Department of Justice
U.S. Attorney’s Office
District of Minnesota

Wednesday, September 9, 2015

Former Minnesota Real Estate Developer Sentenced To 78 Months In Prison And $1.5 Million Special Assessment For Tax Evasion, Mail And Wire Fraud

United States Attorney Andrew M. Luger today announced the sentencing of BARTOLOMEA JOSEPH MONTANARI, 57, formerly of Bayport, Minn., to 78 months of imprisonment for tax evasion and fraud.
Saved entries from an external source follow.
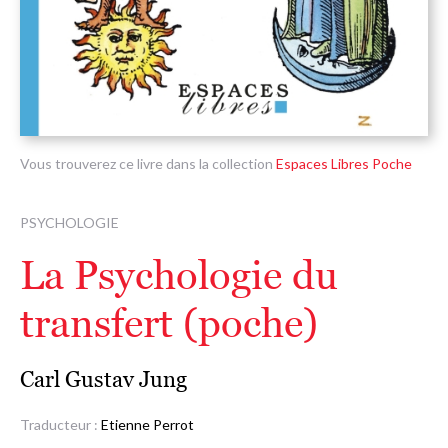
Vous trouverez ce livre dans la collection
Espaces Libres Poche
PSYCHOLOGIE
La Psychologie du
transfert (poche)
Carl Gustav Jung
Traducteur :
Etienne Perrot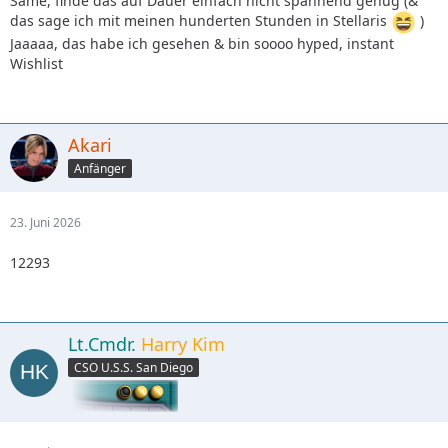
Same, finde das auf Dauer einfach nicht spannend genug (&
das sage ich mit meinen hunderten Stunden in Stellaris
)
Jaaaaa, das habe ich gesehen & bin soooo hyped, instant
Wishlist
Akari
Anfänger
23. Juni 2026
12293
Lt.Cmdr.
Harry Kim
CSO U.S.S. San Diego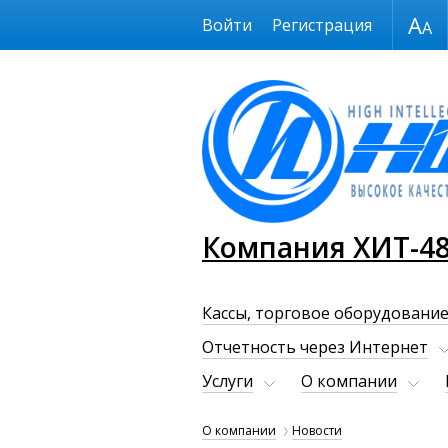
Размер шрифта
Войти
Регистрация
Компания ХИТ-4
Кассы, торговое оборудование
Отчетность через Интернет
Услуги
О компании
О компании
Новости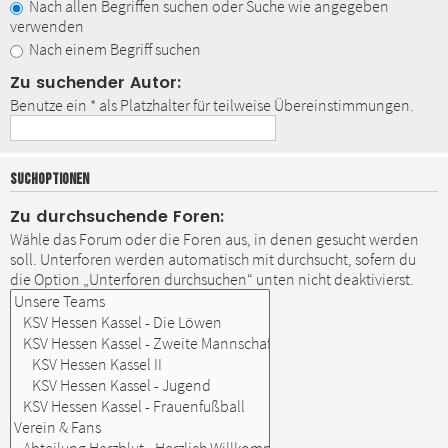
Nach allen Begriffen suchen oder Suche wie angegeben
verwenden
Nach einem Begriff suchen
Zu suchender Autor:
Benutze ein * als Platzhalter für teilweise Übereinstimmungen.
SUCHOPTIONEN
Zu durchsuchende Foren:
Wähle das Forum oder die Foren aus, in denen gesucht werden
soll. Unterforen werden automatisch mit durchsucht, sofern du
die Option „Unterforen durchsuchen“ unten nicht deaktivierst.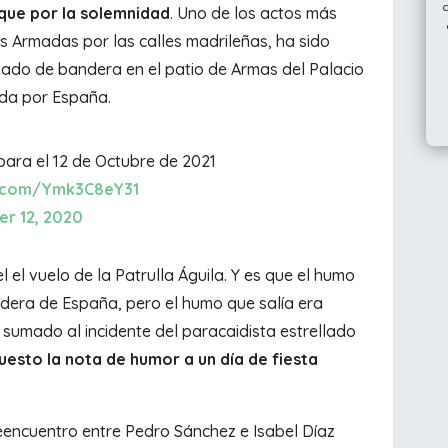
que por la solemnidad
. Uno de los actos más
as Armadas por las calles madrileñas, ha sido
izado de bandera en el patio de Armas del Palacio
ida por España.
ara el 12 de Octubre de 2021
er.com/Ymk3C8eY31
r 12, 2020
l el vuelo de la
Patrulla Águila. Y es que el humo
ndera de España, pero el humo que salía era
, sumado al incidente del paracaidista estrellado
uesto la nota de humor a un día de fiesta
 reencuentro entre Pedro Sánchez e Isabel Díaz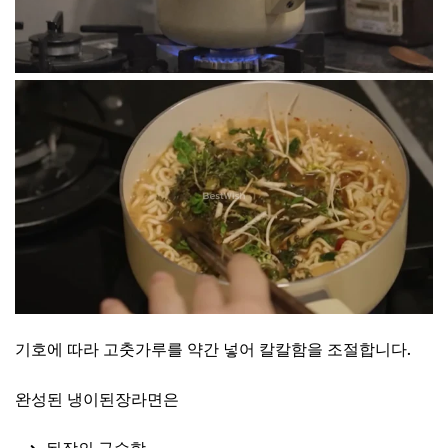
기호에 따라 고춧가루를 약간 넣어 칼칼함을 조절합니다.
완성된 냉이된장라면은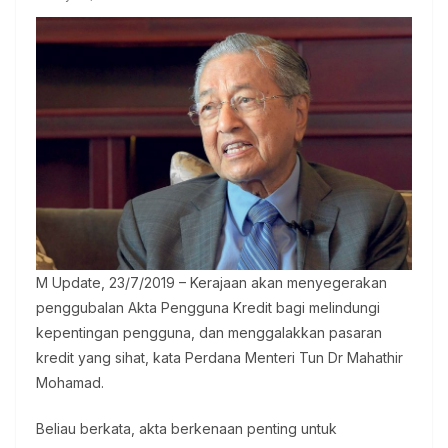
M Update, 23/7/2019 – Kerajaan akan menyegerakan
penggubalan Akta Pengguna Kredit bagi melindungi
kepentingan pengguna, dan menggalakkan pasaran
kredit yang sihat, kata Perdana Menteri Tun Dr Mahathir
Mohamad.
Beliau berkata, akta berkenaan penting untuk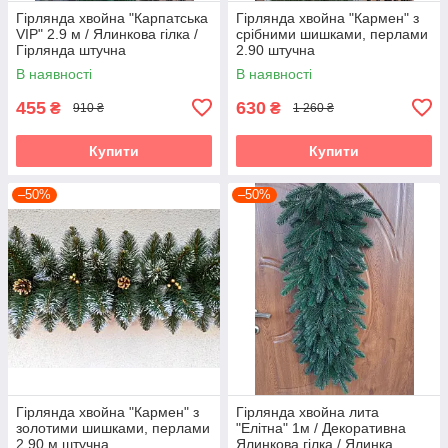
Гірлянда хвойна "Карпатська
Гірлянда хвойна "Кармен" з
VIP" 2.9 м / Ялинкова гілка /
срібними шишками, перлами
Гірлянда штучна
2.90 штучна
В наявності
В наявності
455
630
₴
₴
910 ₴
1 260 ₴
Купити
Купити
–50%
–50%
Гірлянда хвойна "Кармен" з
Гірлянда хвойна лита
золотими шишками, перлами
"Елітна" 1м / Декоративна
2.90 м штучна
Ялинкова гілка / Ялинка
On May 21, 2014, MONTANARI was indicted with one count of Evasion of Payment of Taxes, one count of Mail Fraud, and one count of Wire Fraud. On November 25, 2014, following a 6-day trial, a federal jury found MONTANARI guilty on all counts.  On September 9, 2015, U.S. District Judge Ann D. Montgomery sentenced MONTANARI to 78 months, or 6 ½ years, of imprisonment.  Judge Montgomery further ordered MONTANARI to pay mandatory restitution of $100,000 and, additionally, to pay more than $1.5 million as a special assessment for the taxes, interest, and penalties owed.

The evidence presented at trial proved that from 2009 until January 2012, MONTANARI willfully evaded the payment of employment and excise taxes owed by him and the three businesses he controlled: St. Croix Development, Emlyn Coal Processing, and Montie’s Resources.  One of the ways MONTANARI avoided paying taxes was by transferring over $1.1 million into a bank account in the name of Bella Luca Properties LLC (“Bella Luca”), a shell company with no legitimate business purpose but used by MONTANARI to pay personal expenses. MONTANARI evaded payment of more than $700,000 in taxes and to the federal government.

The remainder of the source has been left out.